=== Records to process ===

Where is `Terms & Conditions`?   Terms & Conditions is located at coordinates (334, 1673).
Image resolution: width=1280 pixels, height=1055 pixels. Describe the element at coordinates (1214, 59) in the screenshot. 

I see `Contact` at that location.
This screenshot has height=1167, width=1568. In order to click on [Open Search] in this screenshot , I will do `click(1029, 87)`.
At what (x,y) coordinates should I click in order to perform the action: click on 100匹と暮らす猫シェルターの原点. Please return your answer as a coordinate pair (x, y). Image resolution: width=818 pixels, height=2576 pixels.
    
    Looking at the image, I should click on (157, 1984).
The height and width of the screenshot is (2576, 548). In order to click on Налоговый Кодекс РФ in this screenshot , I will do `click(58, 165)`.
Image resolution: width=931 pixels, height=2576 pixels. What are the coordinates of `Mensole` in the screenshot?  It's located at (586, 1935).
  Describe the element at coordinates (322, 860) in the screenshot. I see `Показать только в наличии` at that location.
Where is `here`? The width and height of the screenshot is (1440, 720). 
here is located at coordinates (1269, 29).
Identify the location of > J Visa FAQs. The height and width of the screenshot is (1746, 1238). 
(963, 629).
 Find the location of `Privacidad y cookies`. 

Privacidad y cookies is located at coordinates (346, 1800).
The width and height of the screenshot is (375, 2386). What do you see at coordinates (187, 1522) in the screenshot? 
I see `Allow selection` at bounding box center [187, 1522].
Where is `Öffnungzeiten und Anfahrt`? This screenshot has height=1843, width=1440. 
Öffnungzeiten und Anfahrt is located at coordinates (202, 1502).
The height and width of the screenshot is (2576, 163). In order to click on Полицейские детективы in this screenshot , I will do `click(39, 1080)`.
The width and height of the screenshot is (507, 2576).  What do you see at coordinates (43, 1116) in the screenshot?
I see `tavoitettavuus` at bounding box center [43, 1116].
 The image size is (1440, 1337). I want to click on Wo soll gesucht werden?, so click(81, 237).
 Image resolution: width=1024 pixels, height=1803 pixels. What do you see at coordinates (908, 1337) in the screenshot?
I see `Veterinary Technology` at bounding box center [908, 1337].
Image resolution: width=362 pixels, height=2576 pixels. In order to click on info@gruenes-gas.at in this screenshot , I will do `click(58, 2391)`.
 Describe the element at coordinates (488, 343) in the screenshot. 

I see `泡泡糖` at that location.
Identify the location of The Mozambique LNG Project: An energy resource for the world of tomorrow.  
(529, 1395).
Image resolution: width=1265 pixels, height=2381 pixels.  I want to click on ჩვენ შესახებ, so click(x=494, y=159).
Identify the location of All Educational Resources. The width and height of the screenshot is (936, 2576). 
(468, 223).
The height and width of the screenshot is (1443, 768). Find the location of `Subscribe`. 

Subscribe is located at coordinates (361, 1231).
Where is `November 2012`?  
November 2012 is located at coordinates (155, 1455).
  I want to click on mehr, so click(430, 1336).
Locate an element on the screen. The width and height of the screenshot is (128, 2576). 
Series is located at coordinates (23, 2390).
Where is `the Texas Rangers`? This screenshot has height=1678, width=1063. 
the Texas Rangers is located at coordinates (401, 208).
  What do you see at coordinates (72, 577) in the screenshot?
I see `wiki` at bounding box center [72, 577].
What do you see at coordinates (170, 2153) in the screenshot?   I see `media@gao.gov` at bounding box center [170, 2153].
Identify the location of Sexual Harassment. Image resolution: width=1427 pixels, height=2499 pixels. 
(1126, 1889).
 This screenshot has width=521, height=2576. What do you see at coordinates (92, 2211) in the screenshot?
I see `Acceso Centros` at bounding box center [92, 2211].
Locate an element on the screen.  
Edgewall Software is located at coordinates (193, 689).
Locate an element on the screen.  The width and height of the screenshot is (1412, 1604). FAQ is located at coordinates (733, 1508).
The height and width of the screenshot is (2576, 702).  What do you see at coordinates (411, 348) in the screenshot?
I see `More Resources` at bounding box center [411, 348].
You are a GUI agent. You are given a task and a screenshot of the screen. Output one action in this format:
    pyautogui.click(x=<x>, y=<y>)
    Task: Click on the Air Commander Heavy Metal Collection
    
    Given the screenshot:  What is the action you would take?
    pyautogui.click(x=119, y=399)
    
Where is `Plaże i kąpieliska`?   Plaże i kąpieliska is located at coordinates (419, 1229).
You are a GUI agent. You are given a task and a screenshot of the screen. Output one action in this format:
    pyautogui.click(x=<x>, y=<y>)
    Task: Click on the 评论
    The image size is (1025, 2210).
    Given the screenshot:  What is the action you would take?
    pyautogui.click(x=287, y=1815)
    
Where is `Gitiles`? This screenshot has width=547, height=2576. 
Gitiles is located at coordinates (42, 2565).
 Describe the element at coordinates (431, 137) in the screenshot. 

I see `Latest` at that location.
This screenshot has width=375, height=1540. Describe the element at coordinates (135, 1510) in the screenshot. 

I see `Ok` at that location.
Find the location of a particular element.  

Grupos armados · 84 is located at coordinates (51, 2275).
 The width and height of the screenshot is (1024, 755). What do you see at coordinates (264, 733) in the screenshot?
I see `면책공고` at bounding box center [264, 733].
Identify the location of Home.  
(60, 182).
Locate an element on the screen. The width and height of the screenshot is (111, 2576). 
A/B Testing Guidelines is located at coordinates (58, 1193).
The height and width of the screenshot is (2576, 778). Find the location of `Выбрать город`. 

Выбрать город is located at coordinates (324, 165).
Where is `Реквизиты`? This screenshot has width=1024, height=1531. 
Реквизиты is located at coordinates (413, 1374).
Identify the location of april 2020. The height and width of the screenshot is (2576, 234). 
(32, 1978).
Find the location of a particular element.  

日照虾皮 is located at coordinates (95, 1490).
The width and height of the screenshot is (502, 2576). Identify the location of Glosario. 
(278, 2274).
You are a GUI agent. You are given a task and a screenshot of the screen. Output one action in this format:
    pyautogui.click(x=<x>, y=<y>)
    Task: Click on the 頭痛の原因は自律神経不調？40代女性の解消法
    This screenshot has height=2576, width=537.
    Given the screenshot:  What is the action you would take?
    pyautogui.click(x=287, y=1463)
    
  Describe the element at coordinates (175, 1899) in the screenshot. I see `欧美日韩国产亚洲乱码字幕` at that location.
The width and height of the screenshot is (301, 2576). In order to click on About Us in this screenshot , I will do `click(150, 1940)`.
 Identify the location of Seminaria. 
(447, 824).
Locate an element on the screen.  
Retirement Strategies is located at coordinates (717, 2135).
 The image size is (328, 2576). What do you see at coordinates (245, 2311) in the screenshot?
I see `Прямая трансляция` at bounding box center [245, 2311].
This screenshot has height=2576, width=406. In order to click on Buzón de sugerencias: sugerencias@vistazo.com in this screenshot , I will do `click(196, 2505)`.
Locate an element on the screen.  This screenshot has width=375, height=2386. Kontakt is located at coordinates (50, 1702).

===

» Problem description
All of the data shown above should be printed exactly as given.

» Answer section
Where is `Terms & Conditions`?   Terms & Conditions is located at coordinates (334, 1673).
Image resolution: width=1280 pixels, height=1055 pixels. Describe the element at coordinates (1214, 59) in the screenshot. 

I see `Contact` at that location.
This screenshot has height=1167, width=1568. In order to click on [Open Search] in this screenshot , I will do `click(1029, 87)`.
At what (x,y) coordinates should I click in order to perform the action: click on 100匹と暮らす猫シェルターの原点. Please return your answer as a coordinate pair (x, y). Image resolution: width=818 pixels, height=2576 pixels.
    
    Looking at the image, I should click on (157, 1984).
The height and width of the screenshot is (2576, 548). In order to click on Налоговый Кодекс РФ in this screenshot , I will do `click(58, 165)`.
Image resolution: width=931 pixels, height=2576 pixels. What are the coordinates of `Mensole` in the screenshot?  It's located at (586, 1935).
  Describe the element at coordinates (322, 860) in the screenshot. I see `Показать только в наличии` at that location.
Where is `here`? The width and height of the screenshot is (1440, 720). 
here is located at coordinates (1269, 29).
Identify the location of > J Visa FAQs. The height and width of the screenshot is (1746, 1238). 
(963, 629).
 Find the location of `Privacidad y cookies`. 

Privacidad y cookies is located at coordinates (346, 1800).
The width and height of the screenshot is (375, 2386). What do you see at coordinates (187, 1522) in the screenshot? 
I see `Allow selection` at bounding box center [187, 1522].
Where is `Öffnungzeiten und Anfahrt`? This screenshot has height=1843, width=1440. 
Öffnungzeiten und Anfahrt is located at coordinates (202, 1502).
The height and width of the screenshot is (2576, 163). In order to click on Полицейские детективы in this screenshot , I will do `click(39, 1080)`.
The width and height of the screenshot is (507, 2576).  What do you see at coordinates (43, 1116) in the screenshot?
I see `tavoitettavuus` at bounding box center [43, 1116].
 The image size is (1440, 1337). I want to click on Wo soll gesucht werden?, so click(81, 237).
 Image resolution: width=1024 pixels, height=1803 pixels. What do you see at coordinates (908, 1337) in the screenshot?
I see `Veterinary Technology` at bounding box center [908, 1337].
Image resolution: width=362 pixels, height=2576 pixels. In order to click on info@gruenes-gas.at in this screenshot , I will do `click(58, 2391)`.
 Describe the element at coordinates (488, 343) in the screenshot. 

I see `泡泡糖` at that location.
Identify the location of The Mozambique LNG Project: An energy resource for the world of tomorrow.  
(529, 1395).
Image resolution: width=1265 pixels, height=2381 pixels.  I want to click on ჩვენ შესახებ, so click(x=494, y=159).
Identify the location of All Educational Resources. The width and height of the screenshot is (936, 2576). 
(468, 223).
The height and width of the screenshot is (1443, 768). Find the location of `Subscribe`. 

Subscribe is located at coordinates (361, 1231).
Where is `November 2012`?  
November 2012 is located at coordinates (155, 1455).
  I want to click on mehr, so click(430, 1336).
Locate an element on the screen. The width and height of the screenshot is (128, 2576). 
Series is located at coordinates (23, 2390).
Where is `the Texas Rangers`? This screenshot has height=1678, width=1063. 
the Texas Rangers is located at coordinates (401, 208).
  What do you see at coordinates (72, 577) in the screenshot?
I see `wiki` at bounding box center [72, 577].
What do you see at coordinates (170, 2153) in the screenshot?   I see `media@gao.gov` at bounding box center [170, 2153].
Identify the location of Sexual Harassment. Image resolution: width=1427 pixels, height=2499 pixels. 
(1126, 1889).
 This screenshot has width=521, height=2576. What do you see at coordinates (92, 2211) in the screenshot?
I see `Acceso Centros` at bounding box center [92, 2211].
Locate an element on the screen.  
Edgewall Software is located at coordinates (193, 689).
Locate an element on the screen.  The width and height of the screenshot is (1412, 1604). FAQ is located at coordinates (733, 1508).
The height and width of the screenshot is (2576, 702).  What do you see at coordinates (411, 348) in the screenshot?
I see `More Resources` at bounding box center [411, 348].
You are a GUI agent. You are given a task and a screenshot of the screen. Output one action in this format:
    pyautogui.click(x=<x>, y=<y>)
    Task: Click on the Air Commander Heavy Metal Collection
    
    Given the screenshot:  What is the action you would take?
    pyautogui.click(x=119, y=399)
    
Where is `Plaże i kąpieliska`?   Plaże i kąpieliska is located at coordinates (419, 1229).
You are a GUI agent. You are given a task and a screenshot of the screen. Output one action in this format:
    pyautogui.click(x=<x>, y=<y>)
    Task: Click on the 评论
    The image size is (1025, 2210).
    Given the screenshot:  What is the action you would take?
    pyautogui.click(x=287, y=1815)
    
Where is `Gitiles`? This screenshot has width=547, height=2576. 
Gitiles is located at coordinates (42, 2565).
 Describe the element at coordinates (431, 137) in the screenshot. 

I see `Latest` at that location.
This screenshot has width=375, height=1540. Describe the element at coordinates (135, 1510) in the screenshot. 

I see `Ok` at that location.
Find the location of a particular element.  

Grupos armados · 84 is located at coordinates (51, 2275).
 The width and height of the screenshot is (1024, 755). What do you see at coordinates (264, 733) in the screenshot?
I see `면책공고` at bounding box center [264, 733].
Identify the location of Home.  
(60, 182).
Locate an element on the screen. The width and height of the screenshot is (111, 2576). 
A/B Testing Guidelines is located at coordinates (58, 1193).
The height and width of the screenshot is (2576, 778). Find the location of `Выбрать город`. 

Выбрать город is located at coordinates (324, 165).
Where is `Реквизиты`? This screenshot has width=1024, height=1531. 
Реквизиты is located at coordinates (413, 1374).
Identify the location of april 2020. The height and width of the screenshot is (2576, 234). 
(32, 1978).
Find the location of a particular element.  

日照虾皮 is located at coordinates (95, 1490).
The width and height of the screenshot is (502, 2576). Identify the location of Glosario. 
(278, 2274).
You are a GUI agent. You are given a task and a screenshot of the screen. Output one action in this format:
    pyautogui.click(x=<x>, y=<y>)
    Task: Click on the 頭痛の原因は自律神経不調？40代女性の解消法
    This screenshot has height=2576, width=537.
    Given the screenshot:  What is the action you would take?
    pyautogui.click(x=287, y=1463)
    
  Describe the element at coordinates (175, 1899) in the screenshot. I see `欧美日韩国产亚洲乱码字幕` at that location.
The width and height of the screenshot is (301, 2576). In order to click on About Us in this screenshot , I will do `click(150, 1940)`.
 Identify the location of Seminaria. 
(447, 824).
Locate an element on the screen.  
Retirement Strategies is located at coordinates (717, 2135).
 The image size is (328, 2576). What do you see at coordinates (245, 2311) in the screenshot?
I see `Прямая трансляция` at bounding box center [245, 2311].
This screenshot has height=2576, width=406. In order to click on Buzón de sugerencias: sugerencias@vistazo.com in this screenshot , I will do `click(196, 2505)`.
Locate an element on the screen.  This screenshot has width=375, height=2386. Kontakt is located at coordinates (50, 1702).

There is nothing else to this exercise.